Entretien réalisé par Louis du Breil.

L’économie française semble peiner à faire ses preuves sur les marchés internationaux depuis au moins vingt ans. Comment expliquer ce creusement du déficit commercial ?

Le solde commercial de la France est négatif depuis plusieurs années, tandis que ses parts de marché reculent. Depuis la création de l’euro, nous sommes passés d’une part dans les exportations de la zone de 17,5% à une part de 12,5%. Néanmoins, ce déficit ne constitue qu’une partie du déficit extérieur. Pour un pays, ce qui est important, ce n’est pas son solde commercial en tant que tel, mais celui de sa balance des paiements courants. Ce solde incorpore les échanges de ce que l’on appelle « les invisibles ». La France est un pays touristique, elle a développé des services qui se placent bien à l’international et ses entreprises ont des implantations à l’étranger qui leur garantissent des revenus élevés. Au final, en 2021, si le déficit commercial enregistré par la Banque de France dans la balance des paiements était de -72,4 Mds €, le déficit des paiements courants n’était que de -25,8 Mds €, soit 1% du PIB. Ce résultat s’inscrit malheureusement dans la suite logique des années précédentes. Depuis 2005, d’année en année, la France accumule les déficits extérieurs, avec comme conséquence que sa position extérieure nette, c’est-à-dire la différence entre la valeur de ce que les Français détiennent à l’étranger et celle de ce que les étrangers détiennent en France, est de plus en plus négative.

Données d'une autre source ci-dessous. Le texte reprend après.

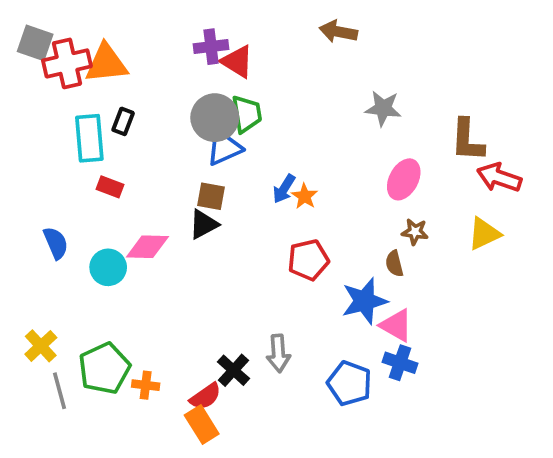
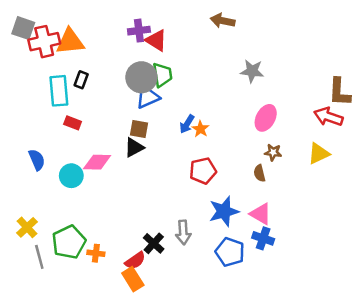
brown L-shape: (467, 140) -> (339, 92), moved
blue star: (364, 301) -> (224, 211), moved

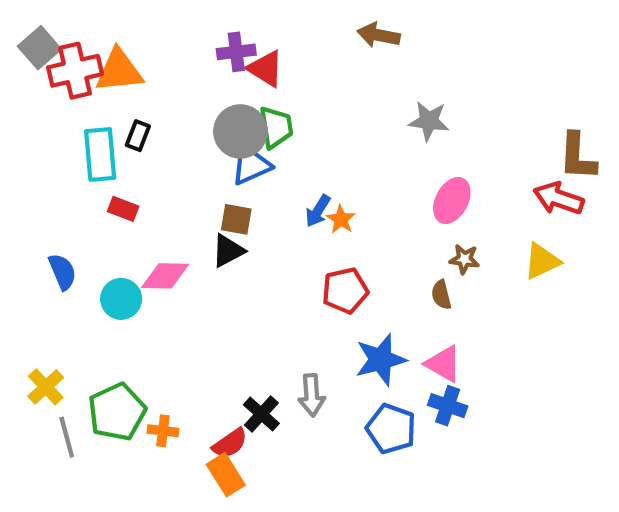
gray square: (23, 28) -> (39, 48), turned 30

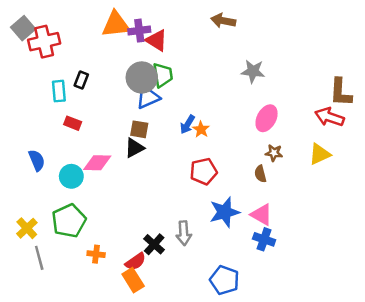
orange triangle: (119, 71) -> (116, 24), moved
cyan rectangle: (100, 154) -> (59, 91), size x0.7
green pentagon: (117, 412) -> (69, 221), moved
blue pentagon: (391, 429) -> (225, 280), moved

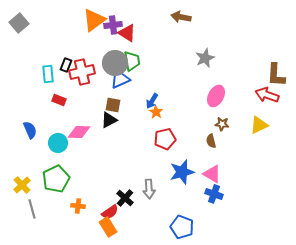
orange triangle: (116, 24) -> (94, 20), turned -30
red cross: (44, 42) -> (82, 72), moved
gray star: (253, 71) -> (205, 58), turned -30
orange star: (201, 129) -> (156, 112), moved

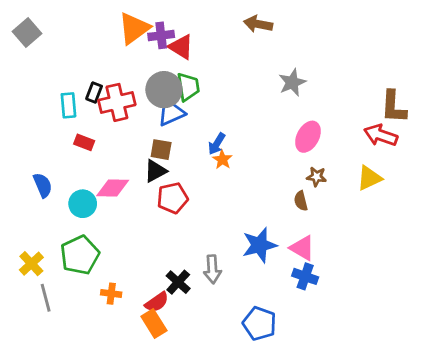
red pentagon: (165, 139) -> (172, 198), moved

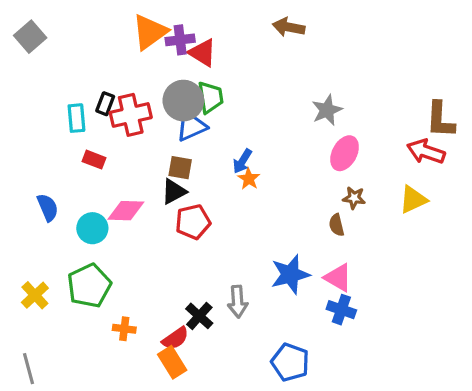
gray star: (292, 83) -> (327, 110), moved
gray line: (46, 298) -> (29, 369), moved

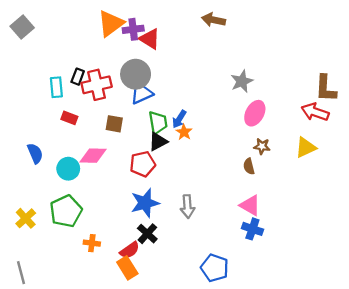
green trapezoid: (210, 97) -> (158, 123), moved
brown square: (180, 168) -> (114, 124), moved
black triangle: (174, 191) -> (158, 142), moved
blue star: (290, 274) -> (145, 203), moved
gray arrow: (238, 302) -> (187, 206), moved

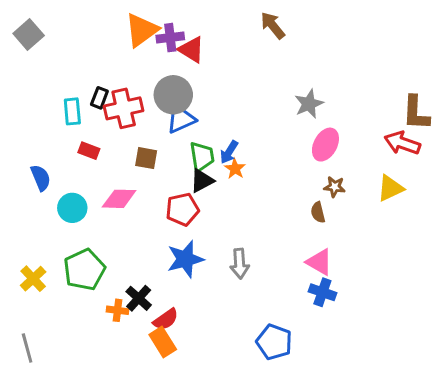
brown arrow: (213, 20) -> (273, 25), turned 40
blue semicircle: (35, 153) -> (41, 178), moved
cyan circle: (68, 169) -> (72, 208), moved
black cross: (147, 234) -> (139, 298), moved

En 20 ans, depuis la fin 2001, cette position est passée de -40 Mds €, soit 2,7% du PIB à -695 Mds €, soit 30% du PIB fin 2020. La France se rapproche du plafond fixé par les accords européens qui est de 35% du PIB. Elle est en passe de rejoindre les pays d’Europe du Sud souvent montrés du doigt et s’éloigne de l’Allemagne : la position extérieure nette de la Grèce et du Portugal est lourdement négative, au-delà de 160% de leur PIB, tandis que l’Allemagne dispose d’un avoir extérieur net positif de plus de 70% de son PIB. Concrètement, la France vend son patrimoine immobilier et financier pour solder ses comptes extérieurs ; ne vendant pas assez à l’export pour payer ses importations, elle se vend pour maintenir son train de vie.

Après la crise du Covid-19, qu’aurait-il fallu faire pour relancer l’économie française en excluant les solutions keynésiennes ?

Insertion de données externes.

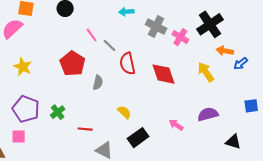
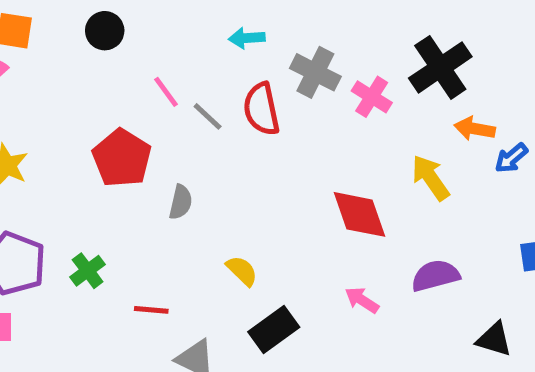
red semicircle: (127, 64) -> (261, 109), moved
red diamond: (163, 74) -> (359, 214), moved

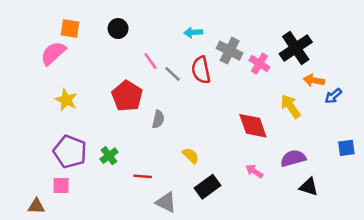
black triangle: (494, 339) -> (309, 187), moved

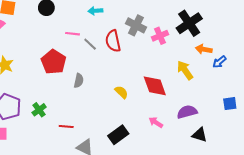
cyan arrow: (193, 32) -> (95, 11), moved
pink line: (150, 61) -> (72, 34), turned -48
pink cross: (259, 64) -> (160, 36), turned 35
yellow semicircle: (191, 156) -> (121, 92), moved

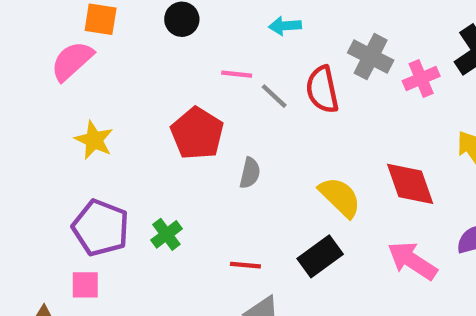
yellow semicircle: (121, 92) -> (340, 197), size x1.5
pink arrow: (156, 122) -> (412, 261), size x1.6
red line: (66, 126) -> (245, 265), moved
black rectangle: (118, 135) -> (320, 256), moved

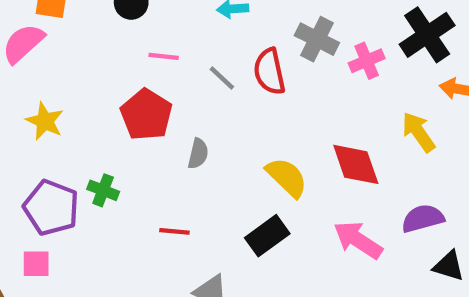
pink line: (237, 74) -> (164, 56), moved
green cross: (166, 234) -> (103, 190), moved, turned -32
red line: (245, 265) -> (174, 231), moved

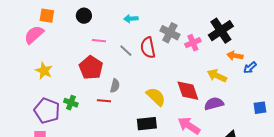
yellow arrow: (418, 132) -> (217, 76), turned -30
purple semicircle: (423, 218) -> (214, 104), moved
red line: (174, 231) -> (104, 101), moved
black rectangle: (267, 236) -> (147, 124), turned 30

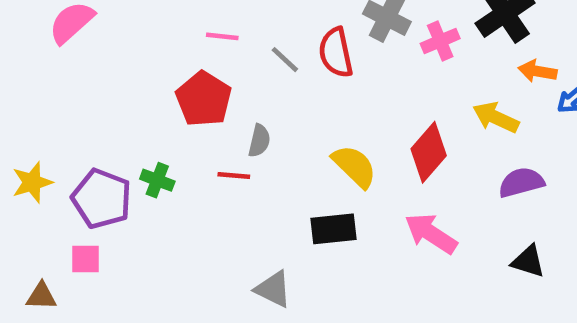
yellow star: (44, 71) -> (32, 182), moved, turned 30
red diamond: (188, 91) -> (429, 152), turned 60
purple semicircle: (214, 104) -> (521, 182), moved

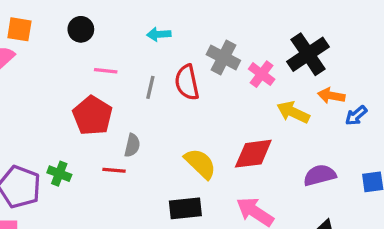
pink cross: (440, 41) -> (262, 74), turned -30
gray line: (285, 60) -> (150, 87), turned 60
yellow arrow: (496, 118) -> (293, 112), moved
red diamond: (429, 152) -> (253, 154), turned 42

En 2020, la chute de l’activité était due à un choc exogène -la pandémie- dont les dégâts ont été amplifiés par le confinement. Les outils de la politique conjoncturelle dont la mission est d’éviter grâce à la gestion contra-cyclique de la demande l’inflation et le chômage étaient inadaptés. Si l’économie a été à l’arrêt, ce n’était pas par manque de demande, mais par blocage de l’offre. Les sommes astronomiques annoncées pour le financement de plans de relance, qui au départ étaient plutôt des plans de soutien, avaient du sens pendant le confinement pour assurer la préservation de la structure entrepreneuriale et écarter une faillite généralisée des entreprises. Ensuite, après le déconfinement et du fait du recours à la vaccination qui a permis d’endiguer la pandémie, ils étaient à côté de la plaque. C’est ce que constatait Olivier Blanchard, un des meilleurs économistes keynésiens, quand il condamnait l’excès des plans de relance, notamment ceux envisagés par l’administration Biden. Il déclarait dans un entretien avec la presse allemande :

« Ce n’est pas la dette élevée qui m’inquiète, mais le risque de surchauffe qui l’accompagne. »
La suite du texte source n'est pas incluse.